Há certos momentos em que as coisas que muito parecem não o são. E assumir que o que fizeram elas parecer demais foi um conjunto de práticas equivocadas é uma ação corajosa e quase irreal.
Foi assim que a Defensoria Pública do Rio de Janeiro e o Instituto de Defesa do Direito de Defesa (IDDD) convenceram a Terceira Seção do Superior Tribunal de Justiça a garantir a liberdade a um porteiro, que vinha sendo reconhecido por fotografias, de forma equivocada, por crimes que não cometeu.
Já faz tempo que esses reconhecimentos malfeitos, que servem de base à condenação de centenas de réus, têm incomodado os ministros do STJ. A perspectiva de que ações fragilizadas povoam erros judiciários mexeu ainda com o Conselho Nacional de Justiça, que elaborou resolução com protocolos rígidos para que sejam seguidos —sobretudo, em delegacias de polícia.
Julgamentos como esses costumam repercutir de forma intensa na mídia, mas timidamente nos processos do cotidiano do sistema penal.

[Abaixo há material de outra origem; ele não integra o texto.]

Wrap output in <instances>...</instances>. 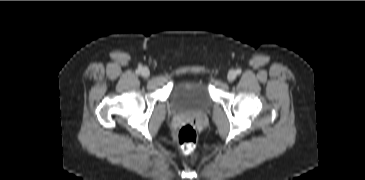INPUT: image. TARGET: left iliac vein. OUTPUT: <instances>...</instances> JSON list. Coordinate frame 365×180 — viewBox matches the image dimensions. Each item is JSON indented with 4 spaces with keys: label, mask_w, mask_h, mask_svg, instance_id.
Returning <instances> with one entry per match:
<instances>
[{
    "label": "left iliac vein",
    "mask_w": 365,
    "mask_h": 180,
    "mask_svg": "<svg viewBox=\"0 0 365 180\" xmlns=\"http://www.w3.org/2000/svg\"><path fill=\"white\" fill-rule=\"evenodd\" d=\"M236 77H237V73H236L235 70H230L228 72V75H227L228 81L232 82V81H234L236 79Z\"/></svg>",
    "instance_id": "4c4485c4"
}]
</instances>
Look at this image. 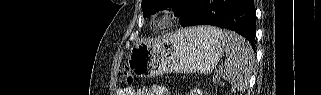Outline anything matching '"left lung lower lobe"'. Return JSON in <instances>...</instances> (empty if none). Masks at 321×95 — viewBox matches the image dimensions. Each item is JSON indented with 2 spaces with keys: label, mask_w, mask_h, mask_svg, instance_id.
<instances>
[{
  "label": "left lung lower lobe",
  "mask_w": 321,
  "mask_h": 95,
  "mask_svg": "<svg viewBox=\"0 0 321 95\" xmlns=\"http://www.w3.org/2000/svg\"><path fill=\"white\" fill-rule=\"evenodd\" d=\"M178 15L183 27L213 25L230 29L255 47L254 0H189Z\"/></svg>",
  "instance_id": "0a47b994"
}]
</instances>
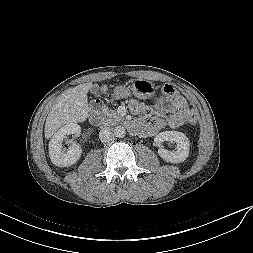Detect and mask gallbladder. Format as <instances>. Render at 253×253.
<instances>
[{"mask_svg": "<svg viewBox=\"0 0 253 253\" xmlns=\"http://www.w3.org/2000/svg\"><path fill=\"white\" fill-rule=\"evenodd\" d=\"M96 91H97V89H95V88H92V89H91V93H92V94H95Z\"/></svg>", "mask_w": 253, "mask_h": 253, "instance_id": "gallbladder-1", "label": "gallbladder"}]
</instances>
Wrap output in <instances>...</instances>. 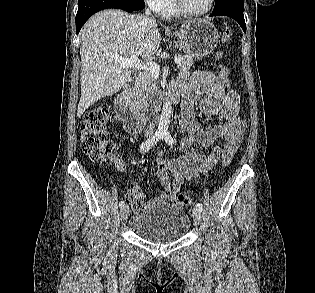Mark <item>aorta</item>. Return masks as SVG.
<instances>
[{"label":"aorta","mask_w":315,"mask_h":293,"mask_svg":"<svg viewBox=\"0 0 315 293\" xmlns=\"http://www.w3.org/2000/svg\"><path fill=\"white\" fill-rule=\"evenodd\" d=\"M171 112H172L171 102L167 101L163 105L161 116H160V121H159V126H158V129L160 131L166 132L168 130V127L170 124Z\"/></svg>","instance_id":"762f6f07"}]
</instances>
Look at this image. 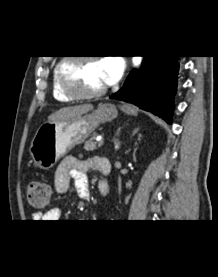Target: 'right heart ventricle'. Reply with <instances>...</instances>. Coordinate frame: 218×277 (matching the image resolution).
<instances>
[{"label": "right heart ventricle", "mask_w": 218, "mask_h": 277, "mask_svg": "<svg viewBox=\"0 0 218 277\" xmlns=\"http://www.w3.org/2000/svg\"><path fill=\"white\" fill-rule=\"evenodd\" d=\"M52 94L57 101H60V102L72 101V98L65 95L59 88L57 74H56V66L53 68V71H52Z\"/></svg>", "instance_id": "e07e8e85"}]
</instances>
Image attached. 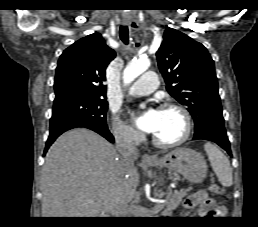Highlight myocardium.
<instances>
[{"instance_id":"obj_1","label":"myocardium","mask_w":258,"mask_h":227,"mask_svg":"<svg viewBox=\"0 0 258 227\" xmlns=\"http://www.w3.org/2000/svg\"><path fill=\"white\" fill-rule=\"evenodd\" d=\"M159 110H175L179 112L184 120V132L181 135V137H179L174 141H169V142L162 141L158 139L156 136L152 135L153 144L160 148H173L186 142L191 135L192 126H193L192 118L189 111L185 107L175 103H164L159 107Z\"/></svg>"}]
</instances>
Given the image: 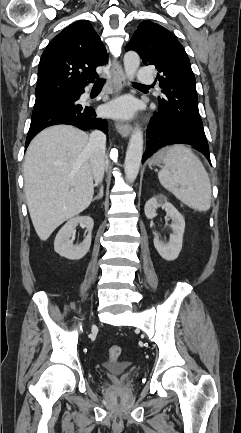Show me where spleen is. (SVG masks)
I'll return each instance as SVG.
<instances>
[{
	"instance_id": "spleen-1",
	"label": "spleen",
	"mask_w": 241,
	"mask_h": 433,
	"mask_svg": "<svg viewBox=\"0 0 241 433\" xmlns=\"http://www.w3.org/2000/svg\"><path fill=\"white\" fill-rule=\"evenodd\" d=\"M164 168L159 171L161 185L178 200L199 212L211 207V183L200 159L187 147L166 150Z\"/></svg>"
}]
</instances>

O fato é que as recomendações do CNJ, os paradigmas do STJ e até mesmo decisões do Supremo Tribunal Federal não chegam às delegacias de polícia e às salas de audiência em tempo e força suficiente para que os exemplos que se pretendeu coibir não se repitam. O hábito, no corpo judiciário, se transforma em tradição secular.
A força da palavra do policial nos processos de tráfico de drogas, por exemplo, é quase inabalável. Pesquisa que empreendi para o doutorado em criminologia na USP mostra que os juízes a consideram verdade presumida e exigem contraposições robustas para as descartarem, força que jamais reconhecem nas testemunhas de defesa. De modo que o brocardo "in dubio pro reo" permanece apenas como argumento retórico, porque com o vigor dos depoimentos policiais, reforçados pelos "elementos de inquérito" (quando ainda não há defesa formada), a dúvida é quase sempre inexistente.

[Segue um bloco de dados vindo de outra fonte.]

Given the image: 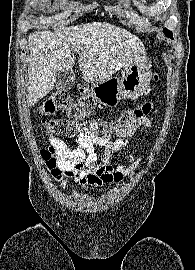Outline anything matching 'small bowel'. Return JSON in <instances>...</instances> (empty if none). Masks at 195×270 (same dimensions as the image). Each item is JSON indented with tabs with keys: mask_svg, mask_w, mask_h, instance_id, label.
Listing matches in <instances>:
<instances>
[{
	"mask_svg": "<svg viewBox=\"0 0 195 270\" xmlns=\"http://www.w3.org/2000/svg\"><path fill=\"white\" fill-rule=\"evenodd\" d=\"M148 116L136 120L134 123L112 131V133L98 135L93 132L80 133L76 136L77 147L69 148L65 142L57 137L50 139V149L59 156L60 165L65 175L75 177L81 186L102 188L105 184L119 182L124 176L131 174L138 166L140 159L136 156L137 150L129 155L126 163L118 167L112 164L113 155L127 146L129 138L140 127H152ZM104 147V156L101 162L97 161L95 147Z\"/></svg>",
	"mask_w": 195,
	"mask_h": 270,
	"instance_id": "1",
	"label": "small bowel"
}]
</instances>
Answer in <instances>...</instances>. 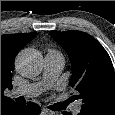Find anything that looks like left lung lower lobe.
I'll return each instance as SVG.
<instances>
[{"instance_id":"obj_1","label":"left lung lower lobe","mask_w":115,"mask_h":115,"mask_svg":"<svg viewBox=\"0 0 115 115\" xmlns=\"http://www.w3.org/2000/svg\"><path fill=\"white\" fill-rule=\"evenodd\" d=\"M63 114H64V115H71L70 112H66V111H64ZM78 115H85V114H83V113H79Z\"/></svg>"}]
</instances>
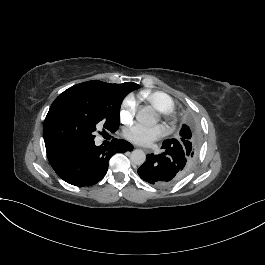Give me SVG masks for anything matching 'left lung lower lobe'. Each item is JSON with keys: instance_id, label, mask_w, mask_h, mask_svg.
Wrapping results in <instances>:
<instances>
[{"instance_id": "0a47b994", "label": "left lung lower lobe", "mask_w": 265, "mask_h": 265, "mask_svg": "<svg viewBox=\"0 0 265 265\" xmlns=\"http://www.w3.org/2000/svg\"><path fill=\"white\" fill-rule=\"evenodd\" d=\"M162 149L161 154L147 155V160L137 171L141 179L156 186L171 185L187 173L185 155L177 141L165 140Z\"/></svg>"}]
</instances>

Discutindo a força dos relatos dos policiais sobre a licitude da violação de domicílio, o ministro do STF Gilmar Mendes pressupôs que os juízes deveriam analisar as palavras dos agentes com "especial escrutínio", ou seja, dosando a credibilidade em relação ao poder. O que os juízes em regra fazem é tratar a credibilidade como premissa, ignorar as "pequenas discrepâncias" e lidar com as violências arguidas como "teorias da conspiração".

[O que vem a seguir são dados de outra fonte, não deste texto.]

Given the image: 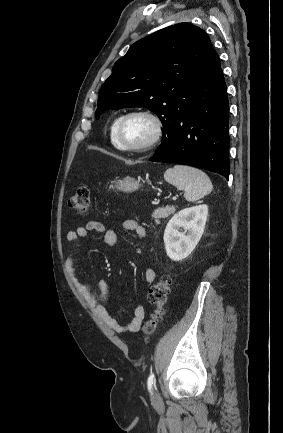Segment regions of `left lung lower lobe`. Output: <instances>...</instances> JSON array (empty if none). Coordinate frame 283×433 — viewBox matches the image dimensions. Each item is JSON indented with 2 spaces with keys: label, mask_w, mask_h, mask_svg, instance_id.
<instances>
[{
  "label": "left lung lower lobe",
  "mask_w": 283,
  "mask_h": 433,
  "mask_svg": "<svg viewBox=\"0 0 283 433\" xmlns=\"http://www.w3.org/2000/svg\"><path fill=\"white\" fill-rule=\"evenodd\" d=\"M192 98V107L164 126L162 144L150 160L204 168L228 179L227 87L214 50L194 80Z\"/></svg>",
  "instance_id": "0a47b994"
}]
</instances>
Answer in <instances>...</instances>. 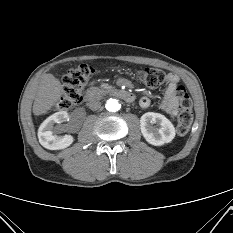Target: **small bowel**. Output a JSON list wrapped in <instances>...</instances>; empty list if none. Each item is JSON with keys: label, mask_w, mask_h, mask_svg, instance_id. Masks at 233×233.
I'll use <instances>...</instances> for the list:
<instances>
[{"label": "small bowel", "mask_w": 233, "mask_h": 233, "mask_svg": "<svg viewBox=\"0 0 233 233\" xmlns=\"http://www.w3.org/2000/svg\"><path fill=\"white\" fill-rule=\"evenodd\" d=\"M166 90L161 100L160 106L170 116L174 117L179 111V100L176 96V88L179 86V77L174 73H169L165 78ZM151 104V100L148 97H142L140 99V105L143 108L148 107Z\"/></svg>", "instance_id": "small-bowel-1"}]
</instances>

Em outra contenda do STJ, os ministros têm exigido que as buscas pessoais sejam fundadas em razões concretas e que a "mão na cabeça, documento" não se restrinja ao que os policiais chamam de "tirocínio" —porque a história tem mostrado que a fiscalização se dá de uma forma muito mais expressiva sobre a população preta. A questão chegou ao Supremo por intermédio de um voto do ministro Edson Fachin: o perfilamento racial acaba sendo decisivo para a escolha de quem abordar —o que Jéssica da Mata já havia explicado em sua longa pesquisa, "A Política do Enquadro".
As falhas nos reconhecimentos, a escolha "aleatória" dos alvos no patrulhamento, os meios pelos quais os agentes invadem domicílios pobres —tudo isso pode ser revertido pela forma como os juízes encaram o seu papel. Enquanto se colocarem na função de mantenedores da ordem, uma espécie de "longa manus" da polícia, jamais vão conseguir desempenhar a função de garantidores de direito que a Constituição de 1988 lhes incumbiu —e que o STJ os está instando a assumir.
E quanto mais a investigação policial e os mecanismos científicos e de inteligência ficarem submetidos às técnicas de patrulhamento —no caso da repressão ao tráfico, a investigação mal representa 10% das prisões, segundo o mesmo estudo divulgado no livro "Sentenciando Tráfico"—, a seletividade penal vai continuar formando um quadro visivelmente desigual do braço da lei, tal como imortalizou Chico Buarque em "Hino de Duran": "Se trazes no bolso a contravenção / Muambas, baganas e nem um tostão / A lei te vigia, bandido infeliz / Com seus olhos de raios X".